I'm proud of every single one of my race photos. Even if it looks like I'm barely moving in some of them. Even if my hips are sagging and my hair is plastered to my face (you should see the triathlon photos of swim-cap hair/ helmet head, that's worse) and my form sucks at the end of a long run. If I look unglam and sweaty, that's because I'm actually working hard. I've worked very hard for some PRs lately and you're not allowed to belittle that.

It's a race, not a fashion show. Okay, so maybe some of us are in fact running to get into shape - none of your beeswax. I know you shot Shape, which is an all-women's race, but you don't get a free pass on the sexist attitude because of that. So your glamour shot examples consist of conventionally beautiful, slim women? I'm a runner, I have leg muscles. Sorry I'm not sorry. I wonder, if you were shooting at the Army Half Marathon, would you be complaining about unglam army boys too?

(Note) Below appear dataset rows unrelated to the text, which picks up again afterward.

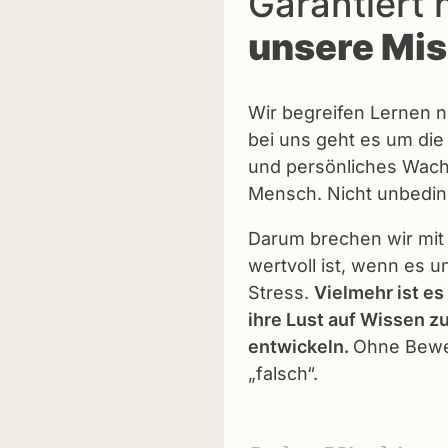
Garantiert 
unsere Mis
Wir begreifen Lernen ni
bei uns geht es um di
und persönliches Wachs
Mensch. Nicht unbeding
Darum brechen wir mit 
wertvoll ist, wenn es u
Stress.
Vielmehr ist es
ihre Lust auf Wissen zu
entwickeln.
Ohne Bewert
„falsch“.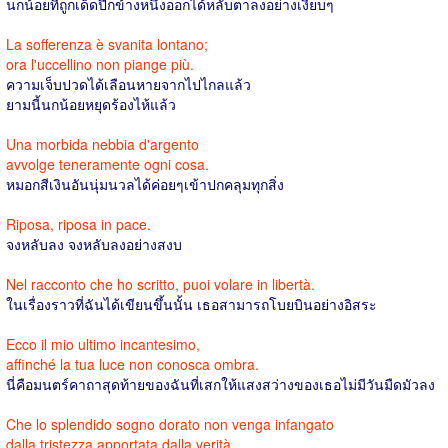
นกน้อยที่ถูกเด็ดปีกข้างหนึ่งออกได้หลับตาลงอย่างเงียบๆ
La sofferenza è svanita lontano;
ora l'uccellino non piange più.
ความเจ็บปวดได้เลือนหายจากไปไกลแล้ว
ยามนี้นกน้อยหยุดร้องไห้แล้ว
Una morbida nebbia d'argento
avvolge teneramente ogni cosa.
หมอกสีเงินอันนุ่มนวลได้ค่อยๆเข้าปกคลุมทุกสิ่ง
Riposa, riposa in pace.
จงหลับลง จงหลับลงอย่างสงบ
Nel racconto che ho scritto, puoi volare in libertà.
ในเรื่องราวที่ฉันได้เขียนขึ้นนั้น เธอสามารถโบยบินอย่างอิสระ
Ecco il mio ultimo incantesimo,
affinché la tua luce non conosca ombra.
นี่คือมนตร์คาถาสุดท้ายของฉันที่เสกให้แสงสว่างของเธอไม่มีวันมืดมัวลง
Che lo splendido sogno dorato non venga infangato
dalla tristezza apportata dalla verità.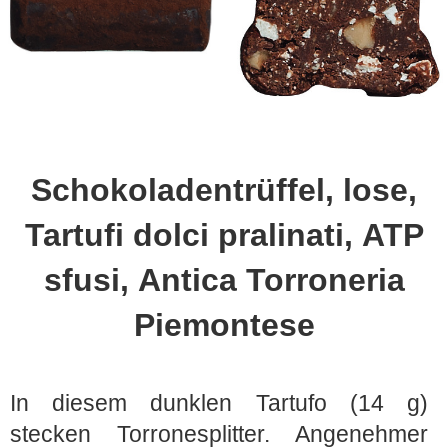
Schokoladentrüffel, lose,
Tartufi dolci pralinati, ATP
sfusi, Antica Torroneria
Piemontese
In diesem dunklen Tartufo (14 g)
stecken Torronesplitter. Angenehmer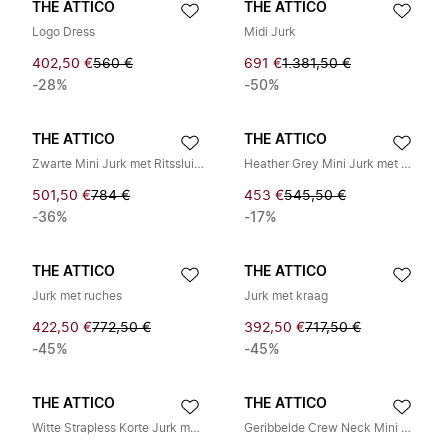
THE ATTICO
THE ATTICO
Logo Dress
Midi Jurk
402,50 €
560 €
691 €
1.381,50 €
-28%
-50%
THE ATTICO
THE ATTICO
Zwarte Mini Jurk met Ritssluiting
Heather Grey Mini Jurk met Plooien
501,50 €
784 €
453 €
545,50 €
-36%
-17%
THE ATTICO
THE ATTICO
Jurk met ruches
Jurk met kraag
422,50 €
772,50 €
392,50 €
717,50 €
-45%
-45%
THE ATTICO
THE ATTICO
Witte Strapless Korte Jurk met Zijsplit
Geribbelde Crew Neck Mini Jurk met Geplooide Rok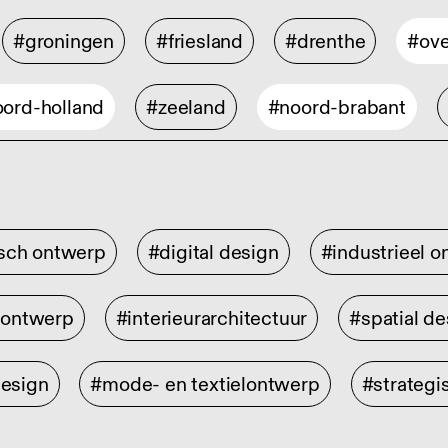
#groningen
#friesland
#drenthe
#ove
ord-holland
#zeeland
#noord-brabant
isch ontwerp
#digital design
#industrieel 
rontwerp
#interieurarchitectuur
#spatial de
design
#mode- en textielontwerp
#strategi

But either way, glam or unglam, that's none of your business as a race photographer. YOUR job as a race photographer is to snap action shots, not fashion shots. You're supposed to capture the full agony and ecstasy of running. (It wouldn't be called a race if it didn't involve *some* pain.) And if you're not capable of doing that, what kind of photographer are you?

Finally, what gets to me the most is that your 'advice' is completely unsolicited. You didn't offer it because someone complained to you about hideous race photos and asked what they could do about them. (Photoshop. Or don't run, perhaps.) You're offering it because YOU think we don't look 'glam' enough for YOUR taste.

Do I give a flying fish what you think I look like while running? Not one bit. So please keep your nose out of it - or next race, you can get a pretty little photo of pretty little me flipping you the pretty little bird.


The Genetically Challenged Athlete

PS: Later edit: it was Holly who first alerted me to the original post. Her post is awfully polite.
Fit and Feminist puts it better than I ever will.

I genuinely appreciate the time and effort put in by race photographers - who instead of running into a breeze have to stand out there in the hot sun for hours and hours. I especially appreciate the ones who volunteer - you're all heroes! But I don't care if my unglam photos ruin someone's album.

PPS: Husband, on reading the offending post: "Wow, I dunno why some guys think it's okay to say really stupid things if they add 'hurhur' or 'don't take it so seriously' afterward." So that's pretty much my final word on it - that was some really stupid advice. It's a blog, feel free to disagree. Ok, I'm done now!